Module Catalogues

Data Modelling and Analysis (under approval)

Module Title Data Modelling and Analysis (under approval)
Module Level Level 1
Module Credits 5.00
Academic Year 2026/27
Semester SEM2

Aims and Fit of Module

The Data Modelling and Analysis module aims to equip students with essential skills in designing and managing both relational and non-relational databases, along with data analytics techniques vital for modern enterprise applications.

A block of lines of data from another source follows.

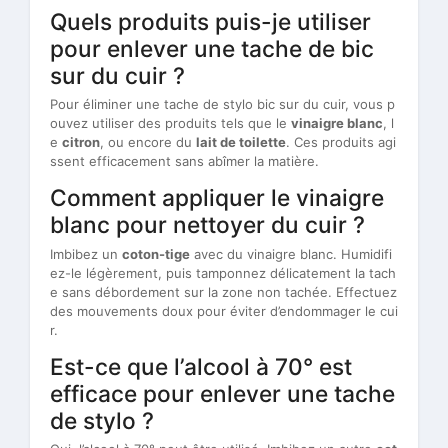
Quels produits puis-je utiliser
pour enlever une tache de bic
sur du cuir ?
Pour éliminer une tache de stylo bic sur du cuir, vous p
ouvez utiliser des produits tels que le
vinaigre blanc
, l
e
citron
, ou encore du
lait de toilette
. Ces produits agi
ssent efficacement sans abîmer la matière.
Comment appliquer le vinaigre
blanc pour nettoyer du cuir ?
Imbibez un
coton-tige
avec du vinaigre blanc. Humidifi
ez-le légèrement, puis tamponnez délicatement la tach
e sans débordement sur la zone non tachée. Effectuez
des mouvements doux pour éviter d’endommager le cui
r.
Est-ce que l’alcool à 70° est
efficace pour enlever une tache
de stylo ?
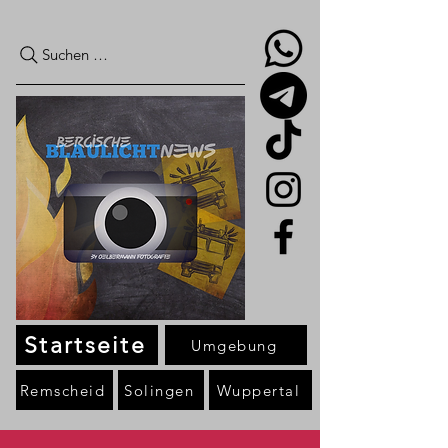
Suchen …
Startseite
Umgebung
Remscheid
Solingen
Wuppertal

Through practical coursework, students will gain hands-on experience with database management systems and an understanding of data-driven and AI-driven systems.

Learning outcomes

A Design relational database applications through E-R, relational data modelling and SQL using a relational database system B Demonstrate mastery in dealing with non-relational data modelling using NoSQL and other non-relational database management systems C Apply practical skills in data pre-processing, analysis, and modelling techniques essential for data mining. D Explain and assess the architecture of data and AI-driven enterprise systems commonly utilized in modern organizations.

Method of teaching and learning

The teaching philosophy of the module follows very much the philosophy of Syntegrative Education. This philosophy is carried through in terms of assessment, with reduction on the use of exams and increase in coursework, especially problem-based assessments that are project focused. The module will be delivered in a combination of lectures, seminars and labs. Lectures will introduce students to the academic content. Seminars and labs will be used to expand the students understanding of lecture materials. In addition, students will be expected to devote unsupervised time to private study. Private study will provide time for reflection and consideration of lecture material and background reading. This module will leverage generative AI to enhance course content and teaching methods in line with the learning outcomes. By integrating advanced AI technologies, we aim to improve the efficiency of teaching and interaction, while fostering greater student autonomy and flexibility in learning.